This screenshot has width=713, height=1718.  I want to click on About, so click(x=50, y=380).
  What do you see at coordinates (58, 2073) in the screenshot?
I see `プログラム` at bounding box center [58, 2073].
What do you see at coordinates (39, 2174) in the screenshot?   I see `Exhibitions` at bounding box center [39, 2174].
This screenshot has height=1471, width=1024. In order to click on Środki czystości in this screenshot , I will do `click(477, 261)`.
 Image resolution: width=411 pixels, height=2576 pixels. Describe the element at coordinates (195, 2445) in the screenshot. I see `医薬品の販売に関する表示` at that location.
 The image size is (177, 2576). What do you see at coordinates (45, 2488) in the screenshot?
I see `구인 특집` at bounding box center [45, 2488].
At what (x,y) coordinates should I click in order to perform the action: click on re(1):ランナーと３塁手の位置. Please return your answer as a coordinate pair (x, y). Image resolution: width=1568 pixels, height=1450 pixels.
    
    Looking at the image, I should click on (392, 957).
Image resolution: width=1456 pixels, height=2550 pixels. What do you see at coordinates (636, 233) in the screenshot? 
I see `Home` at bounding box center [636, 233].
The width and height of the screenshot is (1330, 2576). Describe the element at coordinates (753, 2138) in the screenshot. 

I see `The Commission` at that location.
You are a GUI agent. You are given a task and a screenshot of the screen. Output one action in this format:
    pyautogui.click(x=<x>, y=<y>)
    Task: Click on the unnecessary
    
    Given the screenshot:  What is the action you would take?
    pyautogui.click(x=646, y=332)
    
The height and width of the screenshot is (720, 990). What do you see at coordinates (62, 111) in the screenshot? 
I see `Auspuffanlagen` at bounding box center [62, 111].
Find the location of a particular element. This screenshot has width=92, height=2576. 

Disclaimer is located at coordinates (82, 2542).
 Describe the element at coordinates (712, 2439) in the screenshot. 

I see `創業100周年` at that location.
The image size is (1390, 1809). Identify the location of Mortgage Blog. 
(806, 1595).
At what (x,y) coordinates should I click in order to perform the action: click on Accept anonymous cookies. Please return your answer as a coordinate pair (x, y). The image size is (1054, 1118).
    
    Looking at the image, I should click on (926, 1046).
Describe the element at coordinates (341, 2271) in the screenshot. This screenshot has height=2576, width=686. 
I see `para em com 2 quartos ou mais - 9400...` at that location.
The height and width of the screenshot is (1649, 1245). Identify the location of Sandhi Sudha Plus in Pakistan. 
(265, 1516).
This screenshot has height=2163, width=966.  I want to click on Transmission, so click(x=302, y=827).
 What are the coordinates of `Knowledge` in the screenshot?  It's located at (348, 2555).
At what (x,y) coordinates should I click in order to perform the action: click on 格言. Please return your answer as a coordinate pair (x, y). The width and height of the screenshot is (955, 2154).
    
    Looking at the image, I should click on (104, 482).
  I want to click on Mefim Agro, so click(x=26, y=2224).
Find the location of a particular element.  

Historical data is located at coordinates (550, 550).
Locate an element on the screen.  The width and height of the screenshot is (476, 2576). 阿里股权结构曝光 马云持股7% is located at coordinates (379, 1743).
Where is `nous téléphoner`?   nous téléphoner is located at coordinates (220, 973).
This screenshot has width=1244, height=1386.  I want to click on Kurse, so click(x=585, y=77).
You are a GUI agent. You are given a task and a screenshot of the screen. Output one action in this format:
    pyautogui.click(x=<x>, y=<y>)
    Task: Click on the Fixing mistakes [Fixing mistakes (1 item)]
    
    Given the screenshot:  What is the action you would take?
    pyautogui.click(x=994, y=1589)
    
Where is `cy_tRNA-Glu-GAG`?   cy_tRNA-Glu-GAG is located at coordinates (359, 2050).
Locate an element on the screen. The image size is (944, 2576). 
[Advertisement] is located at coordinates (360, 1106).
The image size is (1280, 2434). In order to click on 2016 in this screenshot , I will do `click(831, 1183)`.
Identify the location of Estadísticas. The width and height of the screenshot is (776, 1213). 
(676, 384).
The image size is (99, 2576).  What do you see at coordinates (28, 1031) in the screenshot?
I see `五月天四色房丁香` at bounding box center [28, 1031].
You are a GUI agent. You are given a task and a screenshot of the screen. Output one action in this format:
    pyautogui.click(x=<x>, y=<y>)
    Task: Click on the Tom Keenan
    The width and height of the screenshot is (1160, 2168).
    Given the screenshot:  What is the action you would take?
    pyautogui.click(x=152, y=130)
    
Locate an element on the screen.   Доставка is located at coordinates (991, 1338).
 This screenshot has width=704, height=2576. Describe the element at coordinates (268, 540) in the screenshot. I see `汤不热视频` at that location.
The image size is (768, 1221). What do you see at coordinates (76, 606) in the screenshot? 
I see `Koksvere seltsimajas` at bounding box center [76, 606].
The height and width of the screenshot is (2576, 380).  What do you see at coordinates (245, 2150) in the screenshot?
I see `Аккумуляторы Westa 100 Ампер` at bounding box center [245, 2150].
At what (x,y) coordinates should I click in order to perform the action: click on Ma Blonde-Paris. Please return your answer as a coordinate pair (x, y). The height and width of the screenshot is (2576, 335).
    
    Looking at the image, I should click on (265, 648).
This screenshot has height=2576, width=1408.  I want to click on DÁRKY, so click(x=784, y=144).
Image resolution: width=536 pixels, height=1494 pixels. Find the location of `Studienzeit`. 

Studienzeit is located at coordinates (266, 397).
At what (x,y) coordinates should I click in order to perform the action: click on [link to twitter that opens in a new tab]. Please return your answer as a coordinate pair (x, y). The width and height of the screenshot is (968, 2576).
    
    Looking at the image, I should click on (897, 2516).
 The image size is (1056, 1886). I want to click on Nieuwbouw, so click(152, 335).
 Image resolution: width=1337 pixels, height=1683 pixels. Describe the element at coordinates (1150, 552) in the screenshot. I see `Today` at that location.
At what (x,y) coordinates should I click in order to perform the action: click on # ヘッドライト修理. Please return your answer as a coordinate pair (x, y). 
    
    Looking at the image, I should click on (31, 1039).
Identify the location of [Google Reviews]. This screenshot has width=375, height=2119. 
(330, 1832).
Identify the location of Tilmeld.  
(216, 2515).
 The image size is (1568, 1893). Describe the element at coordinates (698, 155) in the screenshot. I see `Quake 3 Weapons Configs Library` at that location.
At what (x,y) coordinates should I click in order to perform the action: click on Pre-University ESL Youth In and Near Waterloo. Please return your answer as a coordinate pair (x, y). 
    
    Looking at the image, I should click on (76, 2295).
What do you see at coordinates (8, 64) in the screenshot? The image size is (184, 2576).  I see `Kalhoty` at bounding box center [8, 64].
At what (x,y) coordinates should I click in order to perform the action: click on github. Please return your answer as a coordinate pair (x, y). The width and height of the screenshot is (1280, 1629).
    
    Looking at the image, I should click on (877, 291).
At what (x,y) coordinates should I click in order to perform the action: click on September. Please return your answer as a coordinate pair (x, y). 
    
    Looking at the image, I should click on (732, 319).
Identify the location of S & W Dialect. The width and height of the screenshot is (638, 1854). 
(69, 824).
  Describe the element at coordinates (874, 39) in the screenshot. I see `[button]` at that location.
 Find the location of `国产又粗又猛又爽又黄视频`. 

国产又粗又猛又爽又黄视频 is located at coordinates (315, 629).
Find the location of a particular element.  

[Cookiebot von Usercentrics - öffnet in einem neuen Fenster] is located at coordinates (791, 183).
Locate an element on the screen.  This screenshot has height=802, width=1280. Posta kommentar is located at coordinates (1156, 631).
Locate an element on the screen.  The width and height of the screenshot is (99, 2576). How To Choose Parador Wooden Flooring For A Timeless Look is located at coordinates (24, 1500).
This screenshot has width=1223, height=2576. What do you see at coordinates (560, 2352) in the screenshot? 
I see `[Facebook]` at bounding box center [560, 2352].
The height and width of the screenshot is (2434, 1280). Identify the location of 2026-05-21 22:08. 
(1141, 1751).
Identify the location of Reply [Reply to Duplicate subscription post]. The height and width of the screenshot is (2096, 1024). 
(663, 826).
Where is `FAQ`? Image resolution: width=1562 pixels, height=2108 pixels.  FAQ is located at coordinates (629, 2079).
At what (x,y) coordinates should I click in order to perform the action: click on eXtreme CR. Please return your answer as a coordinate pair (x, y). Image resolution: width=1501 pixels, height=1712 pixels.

● ● ●

◆ **What to produce**
All lines in the listing above between the line with "Image resolution: width=536" and the line with "What do you see at coordinates (8, 64)", inclusive, should be set down exactly, and no line outside that range.

◆ **Solved problem**
Image resolution: width=536 pixels, height=1494 pixels. Find the location of `Studienzeit`. 

Studienzeit is located at coordinates (266, 397).
At what (x,y) coordinates should I click in order to perform the action: click on [link to twitter that opens in a new tab]. Please return your answer as a coordinate pair (x, y). The width and height of the screenshot is (968, 2576).
    
    Looking at the image, I should click on (897, 2516).
 The image size is (1056, 1886). I want to click on Nieuwbouw, so click(152, 335).
 Image resolution: width=1337 pixels, height=1683 pixels. Describe the element at coordinates (1150, 552) in the screenshot. I see `Today` at that location.
At what (x,y) coordinates should I click in order to perform the action: click on # ヘッドライト修理. Please return your answer as a coordinate pair (x, y). 
    
    Looking at the image, I should click on (31, 1039).
Identify the location of [Google Reviews]. This screenshot has width=375, height=2119. 
(330, 1832).
Identify the location of Tilmeld.  
(216, 2515).
 The image size is (1568, 1893). Describe the element at coordinates (698, 155) in the screenshot. I see `Quake 3 Weapons Configs Library` at that location.
At what (x,y) coordinates should I click in order to perform the action: click on Pre-University ESL Youth In and Near Waterloo. Please return your answer as a coordinate pair (x, y). 
    
    Looking at the image, I should click on (76, 2295).
What do you see at coordinates (8, 64) in the screenshot? The image size is (184, 2576).  I see `Kalhoty` at bounding box center [8, 64].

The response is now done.